FLASHBACK – Quand l’OEA redessina le second tour de l’élection 2010-2011
PORT-AU-PRINCE — Le processus électoral de 2010-2011 constitue un jalon particulièrement marquant dans l’évolution politique d’Haïti. Les archives rappellent qu’une mission d’experts de l’Organisation des États américains, sollicitée dans un climat de contestation généralisée, a profondément influencé la configuration du scrutin. Les résultats préliminaires plaçaient Michel Martelly en troisième position, derrière Mirlande Manigat et Jude Célestin. L’audit de l’OEA renversa cet ordre.
Le premier tour du 28 novembre 2010 avait été entouré de soupçons persistants : irrégularités sur les listes, urnes contestées, procès-verbaux écartés. Dans ce contexte, l’arrivée de la mission d’experts était présentée comme une tentative de restaurer une forme de lisibilité technique. Son rapport, publié en janvier 2011, recommanda l’exclusion de Jude Célestin du second tour après une révision statistique des procès-verbaux retenus comme problématiques. Haïti ne dispose plus, depuis lors, des attributs effectifs d’un État souverain, affirmation récemment réitérée par Laurent Saint-Cyr le 2 décembre 2025, quatorze années après les faits. L’acte posé en 2011 s’imposa immédiatement comme une intervention dont l’impact institutionnel s’annonçait déterminant.
La réaction politique fut rapide. Sous une pression diplomatique intense, le Conseil électoral provisoire adopta les recommandations et procéda au reclassement. Michel Martelly accéda ainsi au second tour, affrontant Mirlande Manigat. Cette modification officielle, directement inspirée de l’expertise internationale, introduisit une interrogation durable sur la frontière entre assistance technique et influence politique.
Les débats récents autour de l’architecture électorale haïtienne, dans un contexte d’insécurité et d’impunité, réactivent les interrogations nées de l’épisode de 2011. L’instauration, par un décret tendancieux, de dix Centres de tabulation de votes (CTV) marque une rupture préoccupante. Cette multiplication des structures de traitement des résultats, jusque-là centralisées, ouvre un champ d’incertitudes majeures : fragmentation des opérations, vulnérabilité accrue aux manipulations locales, opacité dans la chaîne de vérification et dilution des responsabilités institutionnelles. Plusieurs spécialistes y voient une configuration propice à la fabrication de résultats divergents, voire à la construction parallèle de narratifs électoraux destinés à légitimer un vainqueur prédéfini.

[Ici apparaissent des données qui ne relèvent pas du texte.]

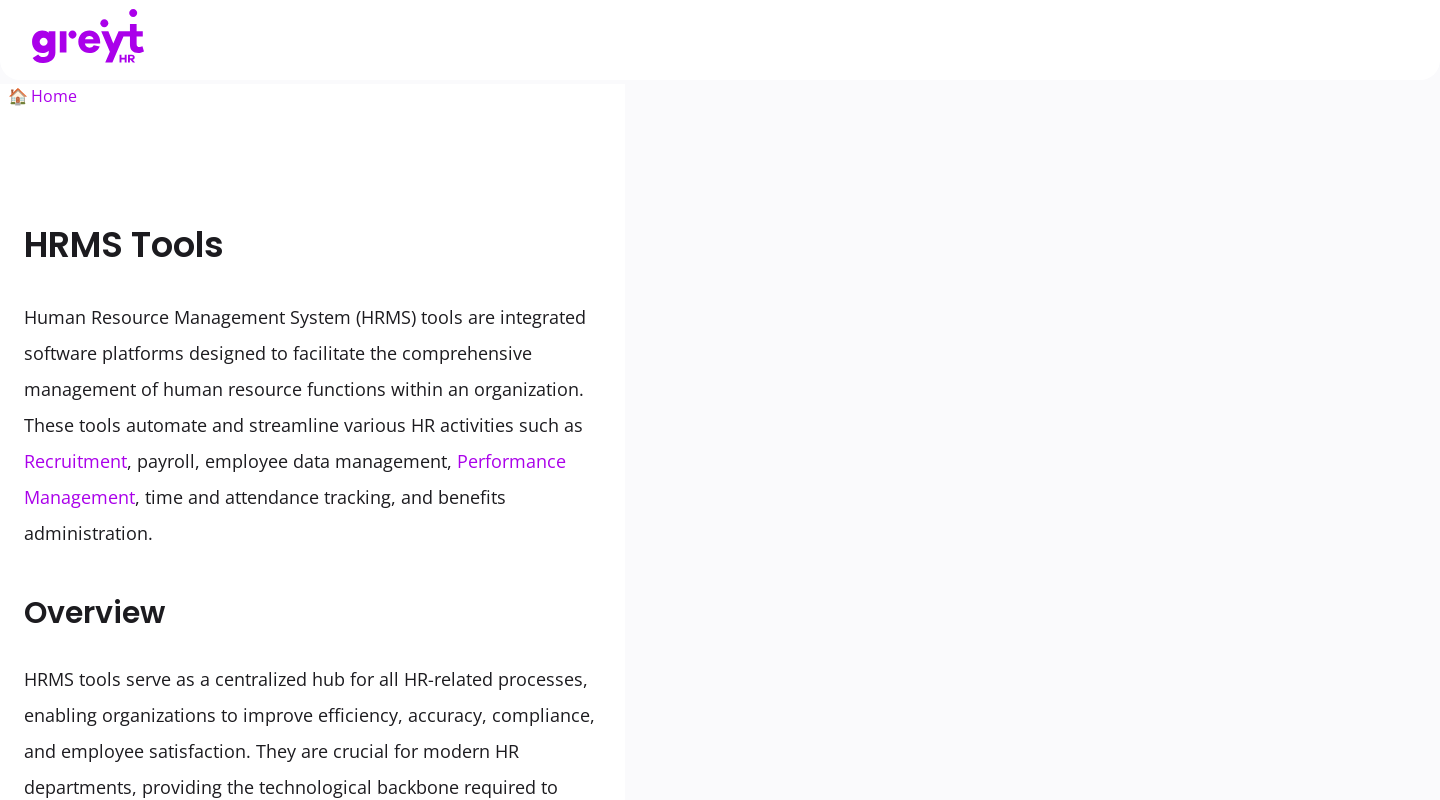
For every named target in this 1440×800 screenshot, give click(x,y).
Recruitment (75, 461)
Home (54, 96)
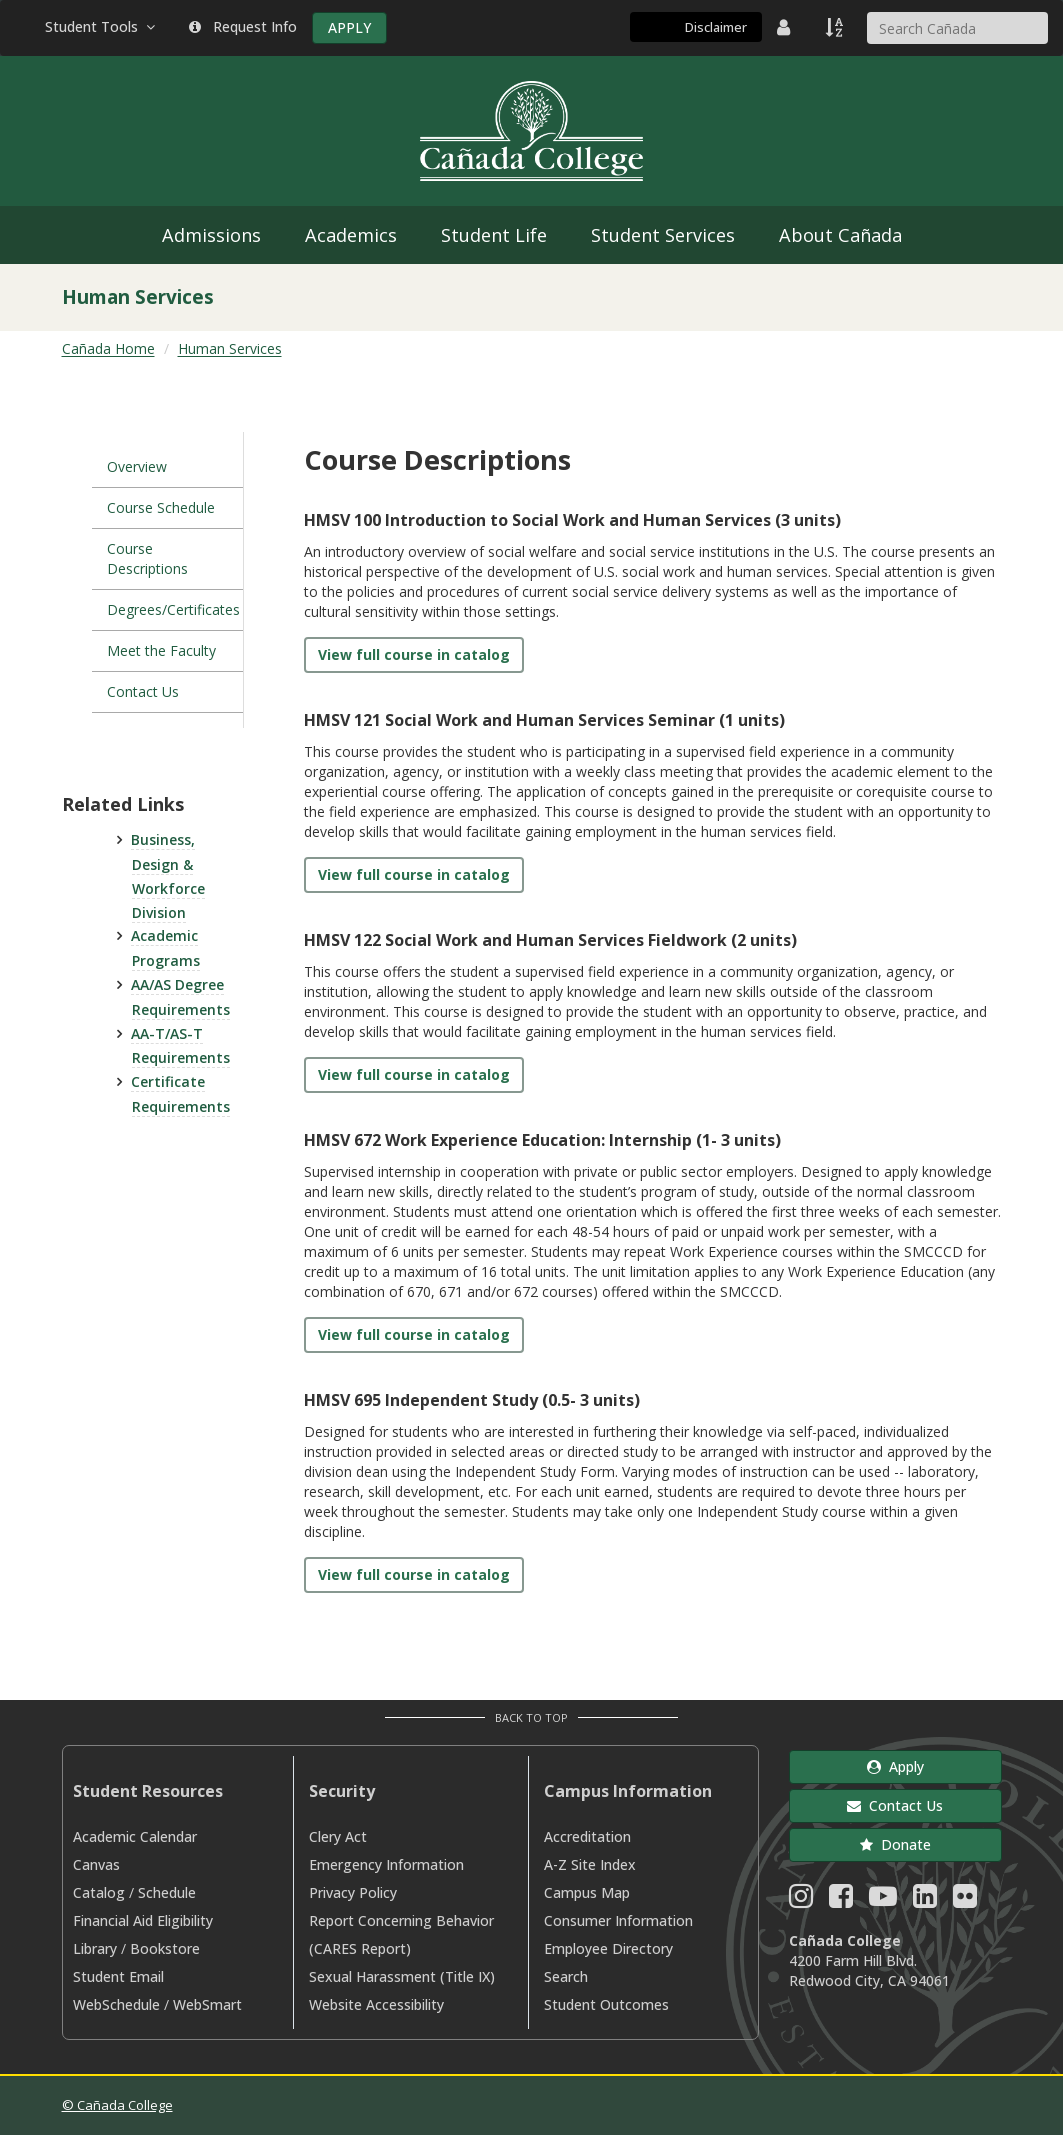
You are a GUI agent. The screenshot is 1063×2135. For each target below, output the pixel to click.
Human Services (230, 348)
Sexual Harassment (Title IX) (402, 1976)
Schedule (167, 1892)
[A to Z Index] (836, 27)
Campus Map (587, 1892)
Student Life (494, 235)
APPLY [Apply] (349, 27)
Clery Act (338, 1836)
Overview (137, 466)
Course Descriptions (147, 558)
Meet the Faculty (161, 650)
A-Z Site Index (590, 1864)
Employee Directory (608, 1948)
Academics (351, 235)
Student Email (118, 1976)
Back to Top (531, 1717)
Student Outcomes (606, 2004)
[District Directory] (786, 27)
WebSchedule (116, 2004)
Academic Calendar (135, 1836)
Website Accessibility (376, 2004)
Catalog (99, 1892)
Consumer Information (618, 1920)
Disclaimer (716, 27)
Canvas (96, 1864)
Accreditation (587, 1836)
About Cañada (840, 235)
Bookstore (165, 1948)
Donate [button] (895, 1844)
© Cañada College (117, 2105)
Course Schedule (161, 507)
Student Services (663, 235)
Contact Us (143, 691)
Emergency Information (386, 1864)
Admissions (211, 235)
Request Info (243, 26)
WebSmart (207, 2004)
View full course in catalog (414, 654)
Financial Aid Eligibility (143, 1920)
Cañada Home (108, 348)
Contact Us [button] (895, 1805)
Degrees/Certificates (173, 609)
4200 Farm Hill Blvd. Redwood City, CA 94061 (869, 1970)
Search (566, 1976)
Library (95, 1948)
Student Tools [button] (102, 26)
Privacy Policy (353, 1892)
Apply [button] (895, 1766)
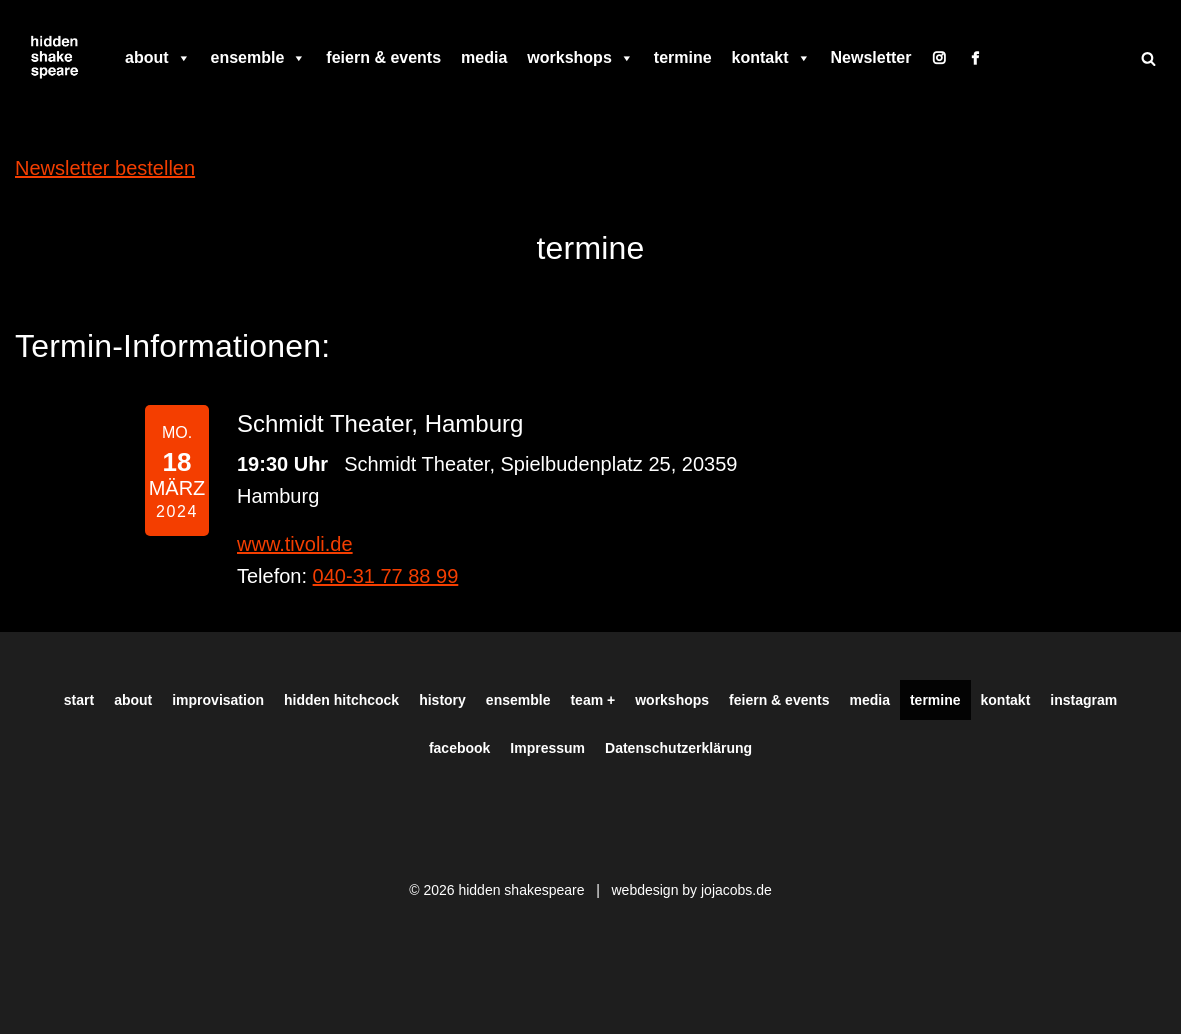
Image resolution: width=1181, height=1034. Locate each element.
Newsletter (871, 57)
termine (683, 57)
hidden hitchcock (341, 700)
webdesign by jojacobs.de (691, 890)
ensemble (259, 58)
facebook (459, 748)
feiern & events (383, 57)
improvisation (218, 700)
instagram (1083, 700)
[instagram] (939, 58)
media (484, 57)
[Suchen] (1148, 58)
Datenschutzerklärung (678, 748)
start (79, 700)
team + (592, 700)
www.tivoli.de (295, 544)
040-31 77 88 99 (386, 576)
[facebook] (975, 58)
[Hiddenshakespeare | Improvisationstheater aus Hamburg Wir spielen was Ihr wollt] (55, 58)
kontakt (771, 58)
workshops (580, 58)
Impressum (547, 748)
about (158, 58)
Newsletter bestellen (105, 168)
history (442, 700)
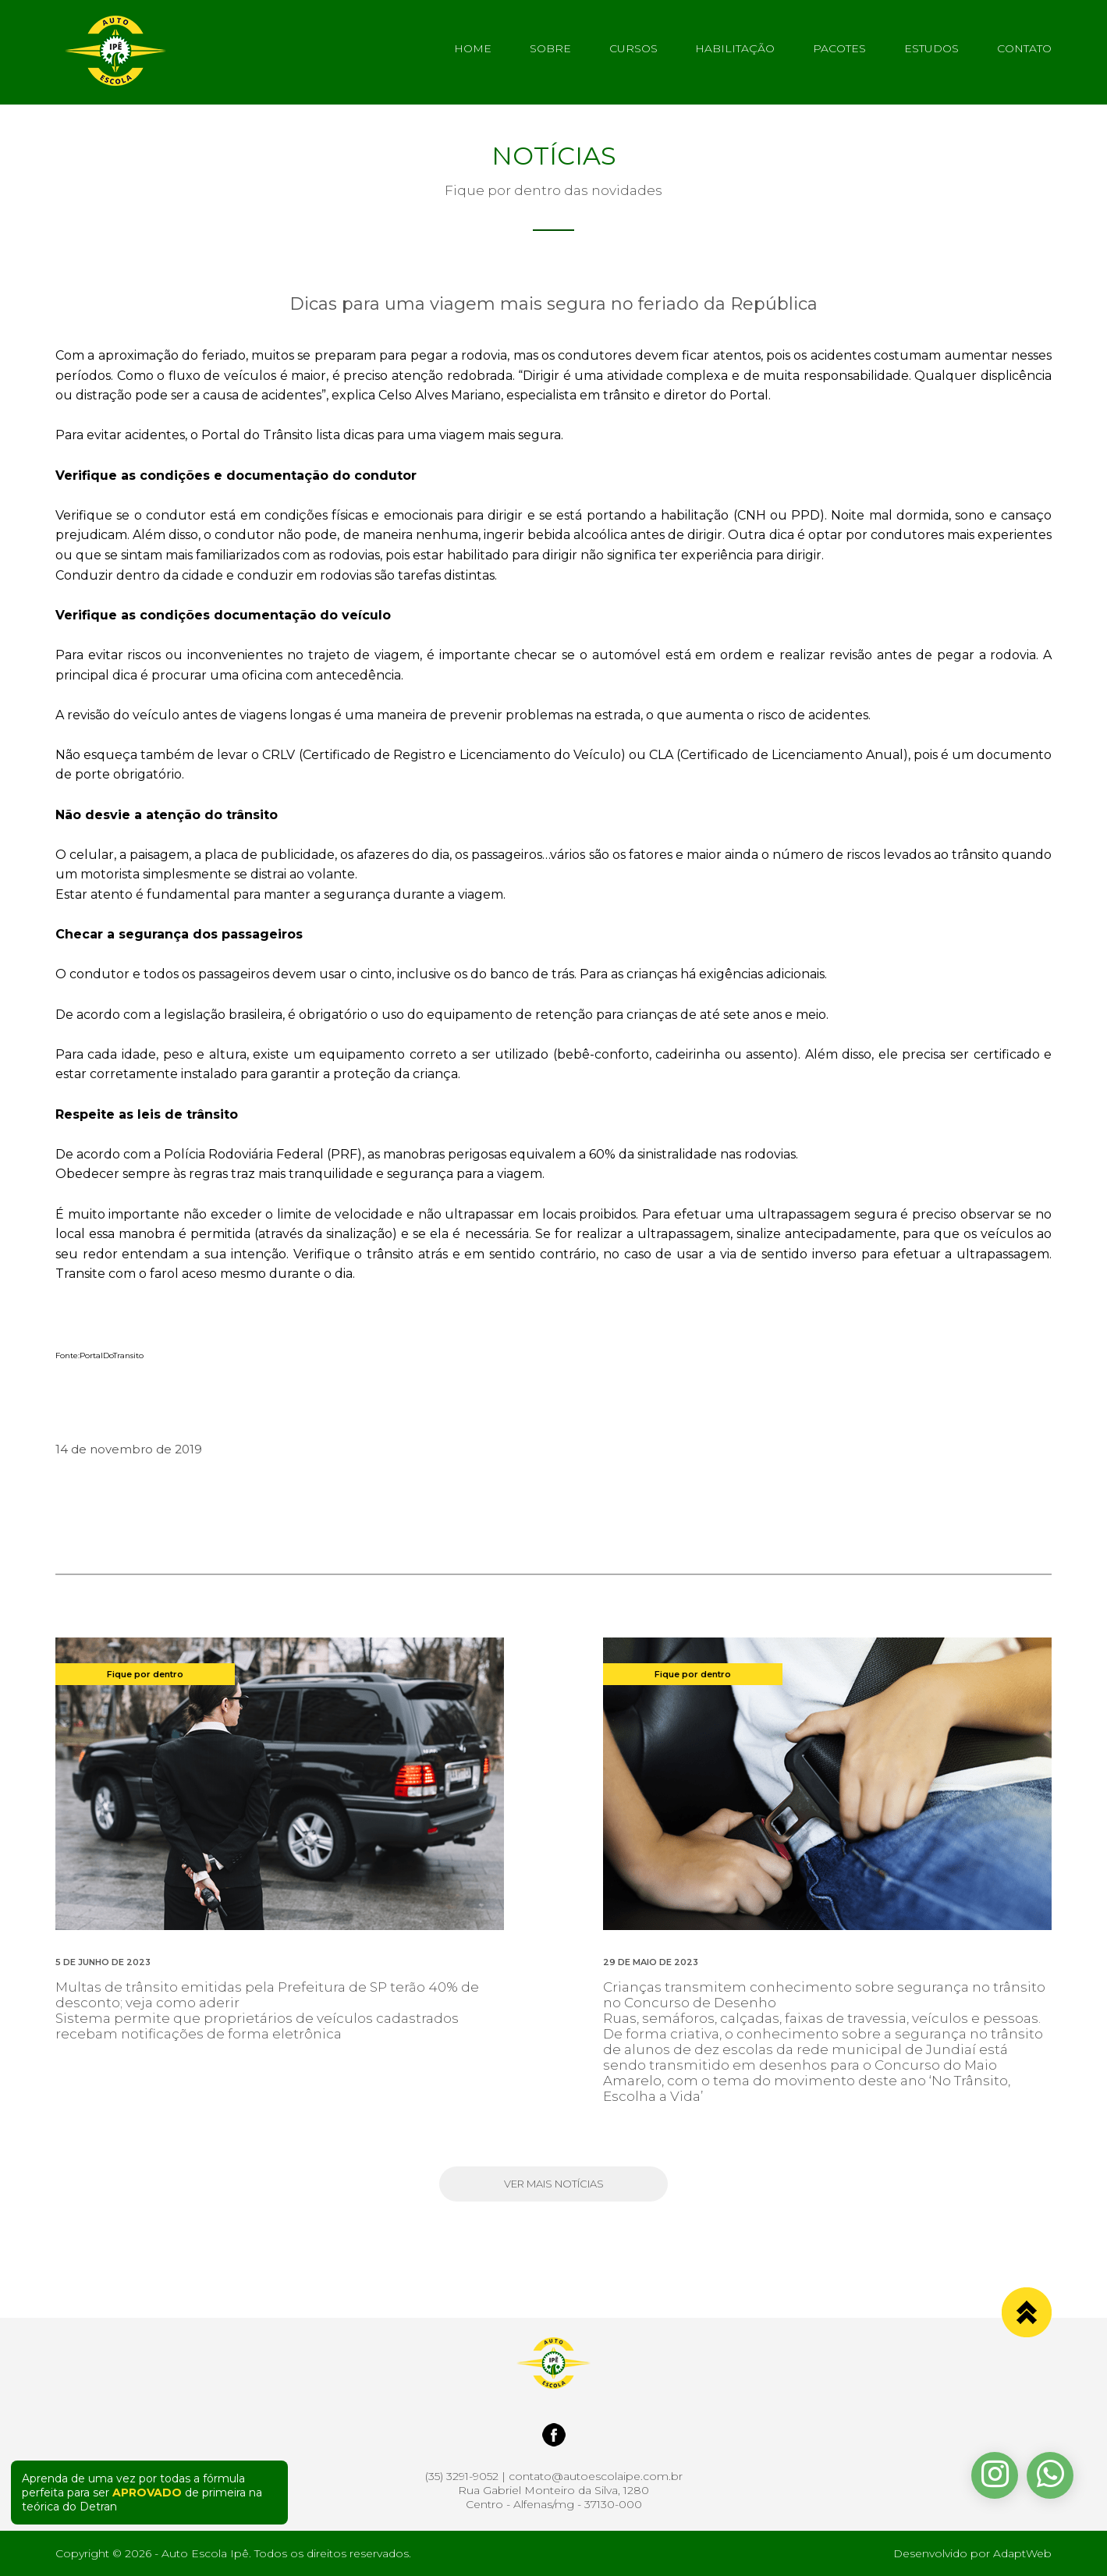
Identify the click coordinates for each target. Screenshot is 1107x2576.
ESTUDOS (931, 48)
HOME (472, 48)
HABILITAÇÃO (735, 48)
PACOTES (839, 48)
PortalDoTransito (112, 1355)
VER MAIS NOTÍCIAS (554, 2183)
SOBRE (550, 48)
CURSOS (633, 48)
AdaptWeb (1022, 2553)
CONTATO (1024, 48)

Dans les analyses postérieures, le consensus académique demeure fragmenté. Certains avancent qu’il s’agirait d’une tentative d’adapter un processus déjà miné par ses propres défaillances. D’autres soutiennent que cette démarche inaugure un mécanisme d’externalisation et de dispersion du pouvoir électoral, aggravant l’érosion de l’autorité centrale et affaiblissant ce qui subsiste de l’intégrité institutionnelle.
Quatorze ans après l’intervention décisive de l’OEA dans la reconfiguration du scrutin de 2010-2011, l’ensemble de ces évolutions réaffirme la nature structurante de cet épisode dans la relation entre Haïti et l’organisation régionale. L’affaire continue d’alimenter les discussions sur l’autonomie électorale, sur les modalités de certification internationale et sur les dérives possibles d’une délégation de fait de l’arbitrage politique à des acteurs extérieurs — désormais aggravées par l’apparition de dix centres de tabulation extralégaux qui font planer le risque d’une fabrication mécanique du résultat final.